Para qualquer coisa com trilha de auditoria anexada, resolva as alterações pendentes antes e envie um documento limpo. Se as próprias alterações forem o entregável, verifique o resultado no programa que vai lê-lo, não no que o produziu.
Word, LibreOffice Writer, OpenOffice, WordPad no Windows e TextEdit no macOS abrem RTF como documento formatado sem nenhum plugin. É um dos poucos formatos em que essa frase continua verdadeira em toda plataforma de desktop, o que explica sua sobrevivência.
Isso também significa que dá para conferir o resultado antes de enviar. Abra o RTF, olhe a primeira página, as tabelas e qualquer campo que era formulário, e compare com o DOCX lado a lado. Trinta segundos ali custam menos que uma petição rejeitada.
Isso roda em servidor, não no navegador. Converter entre dois formatos completos de processador de texto exige um motor de escritório, e a página avisa em vez de sugerir que tudo acontece localmente. O arquivo vai por uma conexão criptografada até um contêiner rodando LibreOffice sem interface gráfica.
Esse contêiner não tem saída para internet. Cada tarefa recebe seu próprio diretório temporário e perfil próprio do LibreOffice; o diretório é apagado quando a tarefa termina, e uma tarefa ainda rodando após sessenta segundos é encerrada.

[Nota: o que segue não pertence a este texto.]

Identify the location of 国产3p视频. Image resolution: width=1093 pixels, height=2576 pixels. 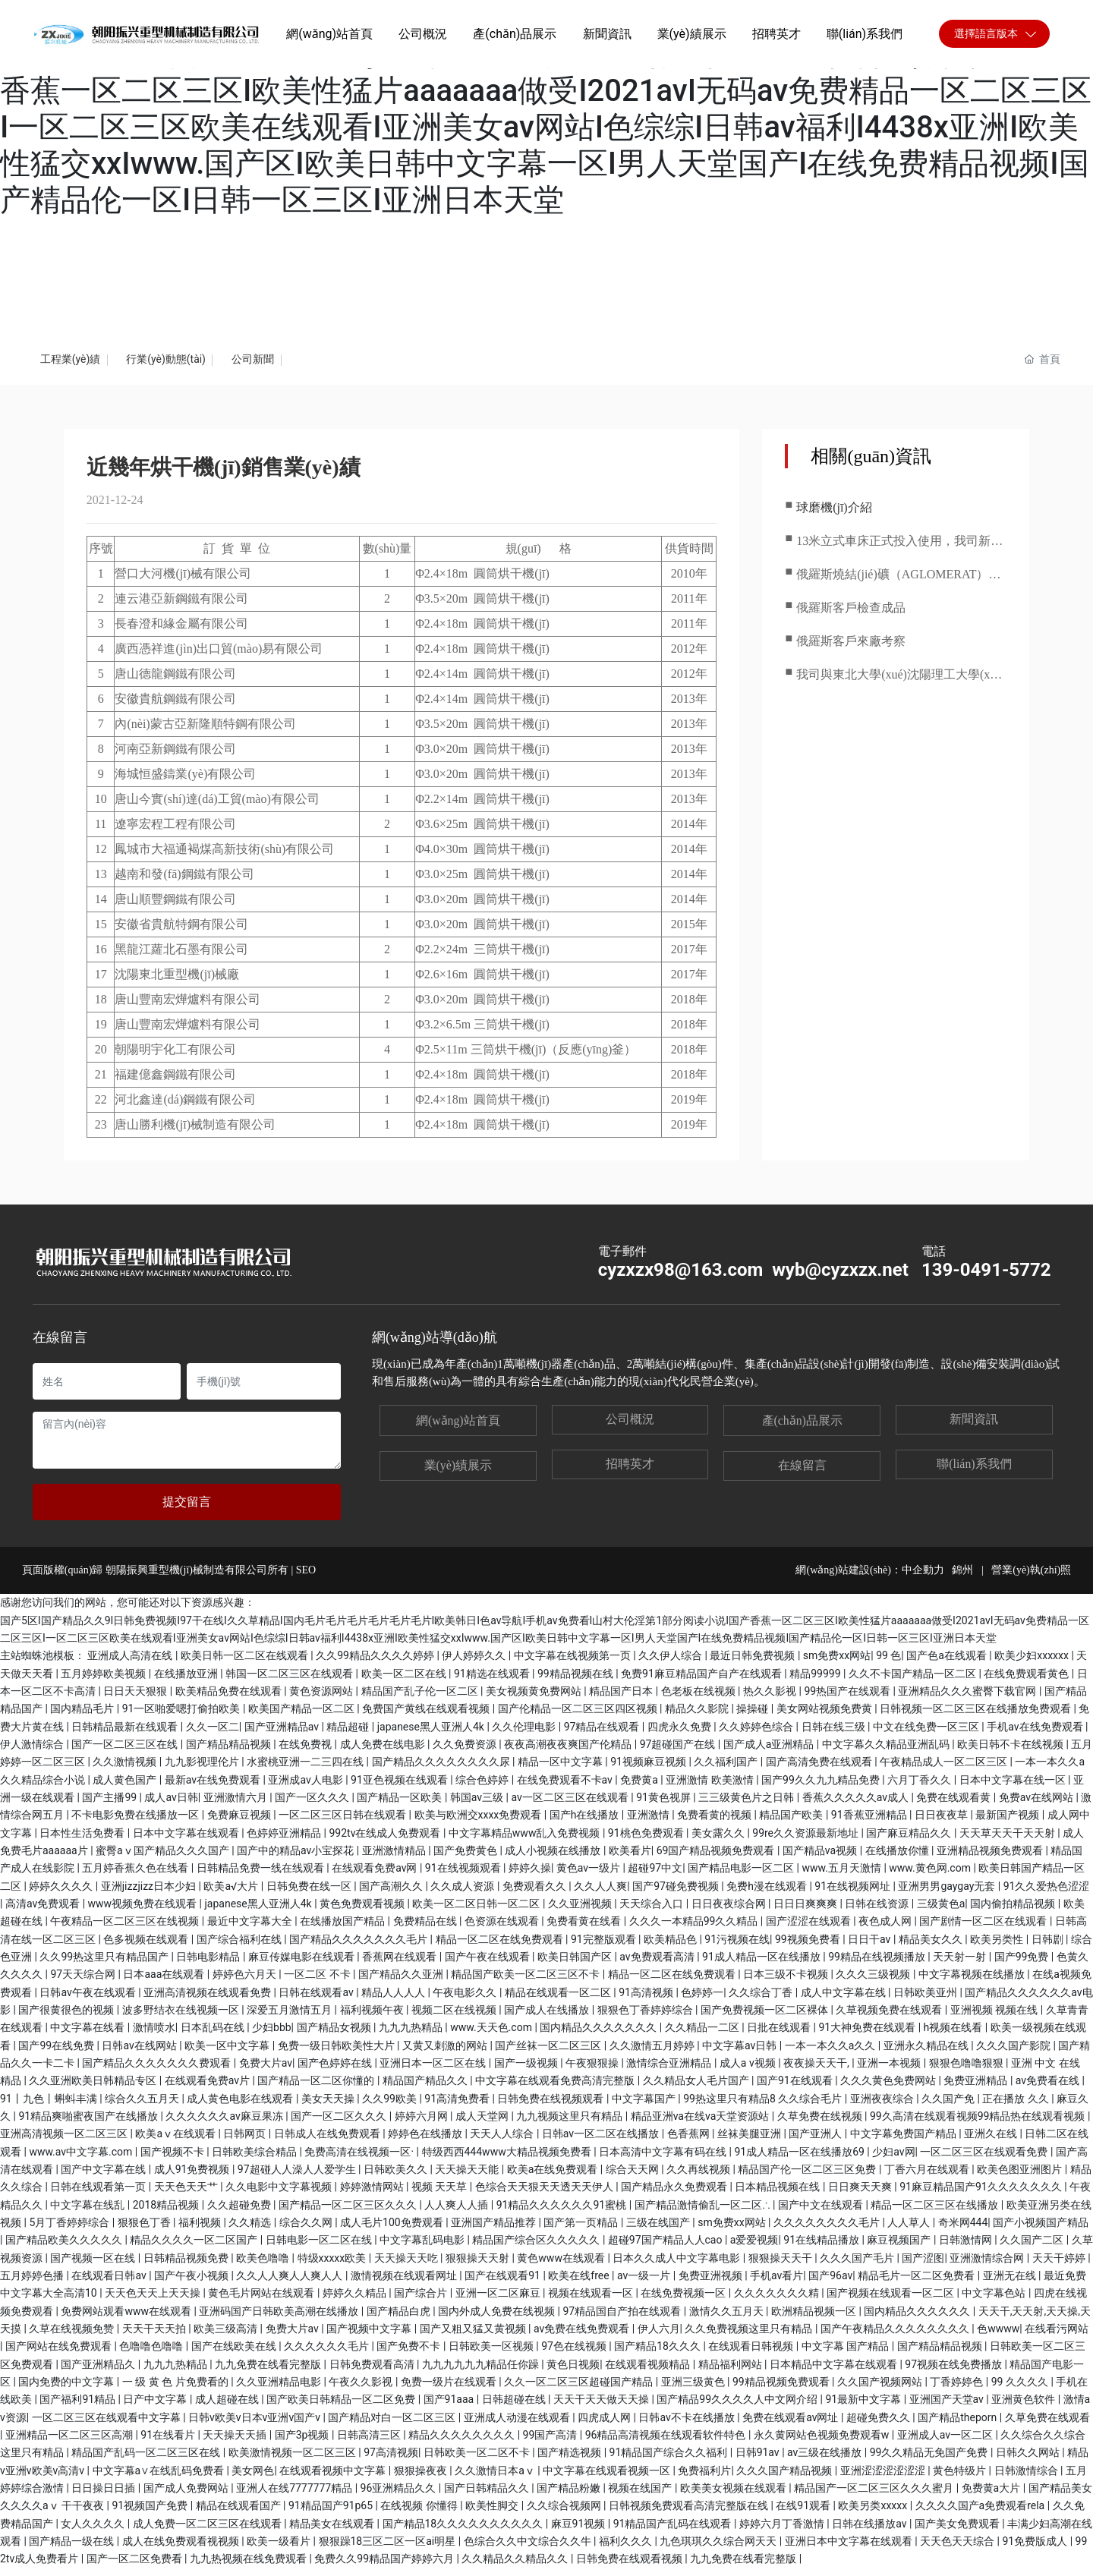
(303, 2443).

O limite gratuito é 25 MB por documento.
Se o sistema receptor vai descartar a formatação de qualquer jeito — um pipeline de indexação que só quer as palavras —, envie texto simples e pare de pagar pela marcação. O resultado é menor, inequívoco, e não há nada para renderizar errado.
Se o documento precisa parecer exatamente como você diagramou e ninguém deve editá-lo, PDF é o alvo certo e RTF é fraco nisso. RTF acerta numa faixa estreita: o destinatário precisa de um documento editável, e o software dele só aceita texto rico.
| DOCX | RTF | |
|---|---|---|
| Nome completo | Documento do Word | Rich Text Format |
| Extensão do arquivo | .docx | .rtf |
| Tipo de mídia | application/vnd.openxmlformats-officedocument.wordprocessingml.document | application/rtf |
| Publicado pela primeira vez | 2007 | 1987 |
| Publicado por | Microsoft | Microsoft |
| Especificação | ECMA-376 | — |
| Licença | Padrão aberto | Publicado, não padronizado |
| Situação hoje | Atual | Antigo, ainda lido em todo lugar |
| Abre no navegador | Nenhum navegador | Nenhum navegador |
| Considerado no lugar | PDF, ODT | ODT, TXT |
DOCX e RTF aceitam várias páginas, então um documento de várias continua sendo um arquivo só.
Microsoft Word e LibreOffice Writer leem tanto DOCX quanto RTF, então dá para comparar o resultado com o original sem um segundo programa.
DOCX é o formato da Microsoft, publicado em 2007. Está descrito em ECMA-376, e vale conhecer se o arquivo precisa sobreviver à ferramenta que o escreveu.
RTF vem da Microsoft é de 1987. Microsoft Word, LibreOffice Writer e TextEdit leem o formato.
RTF foi publicado em 1987 e DOCX em 2007. O mais antigo costuma ser o arquivo mais seguro para entregar; o mais novo faz o mesmo com menos bytes.
É: esta conversão precisa de um software que não roda num navegador. O arquivo viaja criptografado até o nosso servidor, é apagado assim que o trabalho termina e o resultado, depois de 60 minutos. O trabalho é feito por LibreOffice, o pacote de escritório completo, sem interface.
É, até 100 conversões por dia para arquivos de até 25 MB. Esse único limite existe porque esta conversão roda num servidor que nós pagamos. No resto aqui não há nada limitado, e marca d’água não existe em caso nenhum. O limite existe porque LibreOffice precisa de uma máquina nossa para rodar.
DOCX e RTF descrevem o conteúdo de maneiras radicalmente diferentes. A conversão é, portanto, uma reconstrução e não uma cópia: fiel, mas não idêntica byte a byte. A formatação sobrevive; macros, objetos incorporados e o histórico de revisões normalmente não.
Não. A conversão roda do nosso lado e entrega um arquivo RTF pronto; para abri-lo você precisa do programa com que o seu aparelho normalmente exibe Rich Text Format.